Chapter 1
Sustainability = the capacity to support, maintain or endure; it can indicate both a goal and a
process. Sustainability can be maintained at a certain rate or level, as in sustainable
economic growth. It can also be upheld or defended, as in sustainable definition of good
corporate practice.
• Social sustainability = conceived in terms of sustaining the well-being of people
• Environmental sustainability = refers to sustaining nature or natural resources
> are interlinked, due to the fact that human welfare depends on the sustainability of
the environment.
• In business they refer to CSR, 3BL et cetera
Club of Rome = report that demonstrated that an economy built on the continuous
expansion of material consumption is fundamentally not sustainable.
Unprecedented economic growth and technological progress were linked to severe
environmental consequences.
Being a sustainable business can be good public relations (PR) for business. As found,
customers also express the importance of a sustainable business.
Green-washing = term used to describe an individual or business promoting somethings as
green – either their business as a whole or an initiative, product or activity while actually
continuing to operate in socially and environmentally damaging ways.
UN Sustainable Development Solutions Network (SDSN) = explains that innovation,
management skills, and corporate financial resource will be a major provider of solutions to
most of the sustainability challenges that we face.
Some businesses choose to be sustainable in order to prevent government intervention or
policies that might restrict their operations. They use sustainability measures to forestall
legislation or to avoid persecution and litigation. (i.e., polluting industries or factories with
poor working conditions).
Sustainability can thus mean anything from businesses that are working to minimize or
eliminate negative environmental impacts thereby becoming environmentally positive as
opposed to a business that is merely able to sustain itself over time.
The Brundtland Report = refers to sustainable development as development that meets the
needs of the present without compromising the ability of future generations to meet their
own needs. Sustainable development is targeted at finding strategies to promote economic
and social development in ways that avoid environmental degradation, over-exploitation,
and pollution, often known in business as the Triple Bottom Line.
Living in poverty can restrict the options people have for resource management because
they have to use environmental assets unstainable due to short-term necessities Differences
, in income can be seen as an important factor in explaining ‘unsustainable development’, and
preventing what is often described as ecological modernization.

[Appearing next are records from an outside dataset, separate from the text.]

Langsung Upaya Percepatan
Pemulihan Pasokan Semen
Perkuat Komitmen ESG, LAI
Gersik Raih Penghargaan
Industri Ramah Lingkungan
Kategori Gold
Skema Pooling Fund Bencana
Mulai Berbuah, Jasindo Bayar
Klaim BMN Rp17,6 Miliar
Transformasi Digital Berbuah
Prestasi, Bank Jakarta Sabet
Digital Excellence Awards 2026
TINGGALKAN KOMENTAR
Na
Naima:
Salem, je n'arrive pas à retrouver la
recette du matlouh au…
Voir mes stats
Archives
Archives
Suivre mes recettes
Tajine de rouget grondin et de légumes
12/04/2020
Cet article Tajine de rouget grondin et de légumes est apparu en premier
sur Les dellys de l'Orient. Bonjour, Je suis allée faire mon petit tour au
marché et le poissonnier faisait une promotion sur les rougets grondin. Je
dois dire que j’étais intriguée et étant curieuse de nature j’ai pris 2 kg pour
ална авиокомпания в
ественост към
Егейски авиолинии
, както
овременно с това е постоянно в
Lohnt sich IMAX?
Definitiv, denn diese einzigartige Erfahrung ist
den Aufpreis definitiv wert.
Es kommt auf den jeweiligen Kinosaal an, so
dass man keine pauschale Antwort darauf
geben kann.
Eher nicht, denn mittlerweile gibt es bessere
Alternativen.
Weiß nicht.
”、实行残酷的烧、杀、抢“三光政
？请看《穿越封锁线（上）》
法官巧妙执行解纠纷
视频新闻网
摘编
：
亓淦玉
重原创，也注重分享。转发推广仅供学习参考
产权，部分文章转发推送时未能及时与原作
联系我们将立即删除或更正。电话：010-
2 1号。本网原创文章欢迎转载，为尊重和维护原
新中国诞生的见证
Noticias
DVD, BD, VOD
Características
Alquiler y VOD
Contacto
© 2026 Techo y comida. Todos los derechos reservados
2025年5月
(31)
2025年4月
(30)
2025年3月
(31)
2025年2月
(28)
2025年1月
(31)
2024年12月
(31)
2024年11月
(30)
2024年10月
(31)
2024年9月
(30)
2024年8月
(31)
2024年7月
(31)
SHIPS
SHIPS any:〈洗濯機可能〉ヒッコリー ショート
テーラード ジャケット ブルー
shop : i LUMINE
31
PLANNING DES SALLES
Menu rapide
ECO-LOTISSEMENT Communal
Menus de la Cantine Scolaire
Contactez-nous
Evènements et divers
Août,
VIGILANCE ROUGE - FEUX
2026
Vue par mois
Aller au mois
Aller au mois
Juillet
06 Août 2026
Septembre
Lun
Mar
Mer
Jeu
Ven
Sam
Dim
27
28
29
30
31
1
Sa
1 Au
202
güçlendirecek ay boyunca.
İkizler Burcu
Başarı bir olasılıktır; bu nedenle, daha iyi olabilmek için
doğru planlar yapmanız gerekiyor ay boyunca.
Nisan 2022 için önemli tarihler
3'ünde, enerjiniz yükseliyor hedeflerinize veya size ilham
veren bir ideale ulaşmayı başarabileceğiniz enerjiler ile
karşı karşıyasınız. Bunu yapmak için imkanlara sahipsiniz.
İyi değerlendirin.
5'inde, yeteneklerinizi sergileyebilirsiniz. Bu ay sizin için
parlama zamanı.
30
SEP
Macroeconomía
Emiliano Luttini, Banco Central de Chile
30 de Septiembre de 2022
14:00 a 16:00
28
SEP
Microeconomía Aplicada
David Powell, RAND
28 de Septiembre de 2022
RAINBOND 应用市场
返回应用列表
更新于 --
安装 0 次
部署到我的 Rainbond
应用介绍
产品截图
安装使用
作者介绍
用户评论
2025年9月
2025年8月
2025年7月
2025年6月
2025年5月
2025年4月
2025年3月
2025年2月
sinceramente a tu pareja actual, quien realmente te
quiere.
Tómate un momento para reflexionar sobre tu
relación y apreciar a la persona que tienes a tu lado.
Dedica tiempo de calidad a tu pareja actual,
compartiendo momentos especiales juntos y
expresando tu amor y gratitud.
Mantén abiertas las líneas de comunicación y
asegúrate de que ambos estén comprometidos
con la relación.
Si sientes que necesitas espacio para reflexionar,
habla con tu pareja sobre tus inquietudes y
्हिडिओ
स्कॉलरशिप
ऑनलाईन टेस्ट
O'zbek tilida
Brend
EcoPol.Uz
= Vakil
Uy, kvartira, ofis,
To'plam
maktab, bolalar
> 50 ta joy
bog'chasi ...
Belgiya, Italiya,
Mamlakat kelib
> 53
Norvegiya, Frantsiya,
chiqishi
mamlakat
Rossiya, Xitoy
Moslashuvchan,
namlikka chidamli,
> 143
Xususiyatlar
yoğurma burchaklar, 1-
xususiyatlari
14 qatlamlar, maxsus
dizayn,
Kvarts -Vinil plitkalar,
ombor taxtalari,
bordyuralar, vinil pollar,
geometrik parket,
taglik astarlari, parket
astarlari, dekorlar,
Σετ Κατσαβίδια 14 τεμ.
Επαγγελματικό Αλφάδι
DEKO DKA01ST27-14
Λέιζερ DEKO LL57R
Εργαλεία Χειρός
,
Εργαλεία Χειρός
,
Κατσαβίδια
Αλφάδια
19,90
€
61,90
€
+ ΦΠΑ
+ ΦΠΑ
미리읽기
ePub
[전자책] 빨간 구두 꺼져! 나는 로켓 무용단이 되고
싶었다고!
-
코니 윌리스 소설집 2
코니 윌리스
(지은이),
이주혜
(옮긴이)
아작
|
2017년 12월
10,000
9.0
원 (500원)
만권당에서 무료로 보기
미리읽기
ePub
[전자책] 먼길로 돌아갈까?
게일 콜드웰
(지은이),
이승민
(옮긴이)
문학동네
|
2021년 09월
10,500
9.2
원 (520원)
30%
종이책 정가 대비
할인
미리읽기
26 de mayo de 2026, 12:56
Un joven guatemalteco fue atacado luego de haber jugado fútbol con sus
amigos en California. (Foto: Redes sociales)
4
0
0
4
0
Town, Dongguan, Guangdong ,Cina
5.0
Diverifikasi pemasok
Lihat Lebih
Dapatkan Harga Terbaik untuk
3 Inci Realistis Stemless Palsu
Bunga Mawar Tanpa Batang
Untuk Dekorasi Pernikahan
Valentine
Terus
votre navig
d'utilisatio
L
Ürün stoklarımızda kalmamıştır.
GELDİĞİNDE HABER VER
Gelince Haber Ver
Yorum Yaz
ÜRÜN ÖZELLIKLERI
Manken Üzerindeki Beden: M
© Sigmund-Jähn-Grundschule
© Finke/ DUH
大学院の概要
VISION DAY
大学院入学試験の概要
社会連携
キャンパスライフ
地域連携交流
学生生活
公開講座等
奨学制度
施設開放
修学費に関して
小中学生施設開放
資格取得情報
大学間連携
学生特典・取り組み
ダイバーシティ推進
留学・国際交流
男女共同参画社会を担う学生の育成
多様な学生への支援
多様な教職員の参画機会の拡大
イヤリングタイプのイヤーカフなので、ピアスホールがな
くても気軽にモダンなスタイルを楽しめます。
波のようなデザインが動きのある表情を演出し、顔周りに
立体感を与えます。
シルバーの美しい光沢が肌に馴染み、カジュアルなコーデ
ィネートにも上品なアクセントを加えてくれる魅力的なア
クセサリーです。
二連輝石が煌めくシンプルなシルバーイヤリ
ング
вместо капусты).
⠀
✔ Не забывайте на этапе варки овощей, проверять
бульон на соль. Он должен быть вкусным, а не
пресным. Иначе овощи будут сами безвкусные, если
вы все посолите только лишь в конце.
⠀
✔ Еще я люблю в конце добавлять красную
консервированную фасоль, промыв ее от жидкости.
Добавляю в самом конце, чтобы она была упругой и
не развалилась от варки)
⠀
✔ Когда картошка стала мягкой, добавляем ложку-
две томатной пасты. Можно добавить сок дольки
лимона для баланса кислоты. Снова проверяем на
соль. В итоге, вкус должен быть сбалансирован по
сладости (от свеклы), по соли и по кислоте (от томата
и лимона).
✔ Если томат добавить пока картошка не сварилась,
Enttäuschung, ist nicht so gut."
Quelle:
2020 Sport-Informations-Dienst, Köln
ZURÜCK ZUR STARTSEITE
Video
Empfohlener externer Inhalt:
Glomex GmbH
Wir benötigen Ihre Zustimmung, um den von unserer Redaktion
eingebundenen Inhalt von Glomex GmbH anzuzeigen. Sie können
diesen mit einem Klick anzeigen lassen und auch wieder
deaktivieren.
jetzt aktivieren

In ecological modernization theory = it is believed that enlightened self-interest, economy,
and ecology can be favorably combined, and productive use of natural resources can be a
source of future growth and development.
• Thus, poverty is seen as both a major cause and effect of global environmental
problems and addressing inequality is presented as a long-standing concern of
sustainable development.
Environmental Kuznets Curve (EKC) hypothesis = it is believed that during early
industrialization, economies use material resources more intensively until a threshold is
reached after which structural changes in the economy lead to a progressively less intensive
use of materials.
• It is believed that higher income levels and economic growth will lead to
environmental improvement or at least reduced environmental degradation.
European Environment Agency (EEA) define sustainability as a concept and strategy enabling
sufficient delinking of the “use of nature” from economic activity needed to meet human
needs to allow it to remain within carrying capacities; and to permit equitable access and
use of the environment by current and future generations.
Social Sustainability = refers to issues concerned with social equality, poverty, and problems
associated with justice. Equity considerations are primary in order to have the resources to
reduce poverty and increase well-being in developing countries.
Economic Sustainability = is linked to well-being in relation to financial indicators such as
GDP and is characterized by underlying economic approaches to the range of social issues
attempting to capture the values embedded in human and natural capital.
• combination of 5 different capitals
o natural, social, human, financial, and manufactured.
Eco-efficiency = refers to the idea of doing more with less. Compared to early industrial
products, modern alternatives are able to generate more value by being produced on a
much larger scale with less impact and using less material.
• The OECD definition of sustainability in relation to eco-efficiency is
o ‘the efficiency with which ecological resources are used to meet human
needs’ and represents it as a ratio of output divided by the input.
§ the output includes the value of products and services produced by a
firm, sector, or economy as a whole.
§ the input typically refers to the sum of environmental pressures
generated by the firm, the sector, or the economy.
• WBCSD defines eco-efficiency as being the delivery of competitively-priced goods
and services that satisfy human needs and bring quality of life, while progressively
reducing ecological impacts and resource intensity throughout the life-cycle to a level
at least in line with the Earth’s estimated carrying capacity.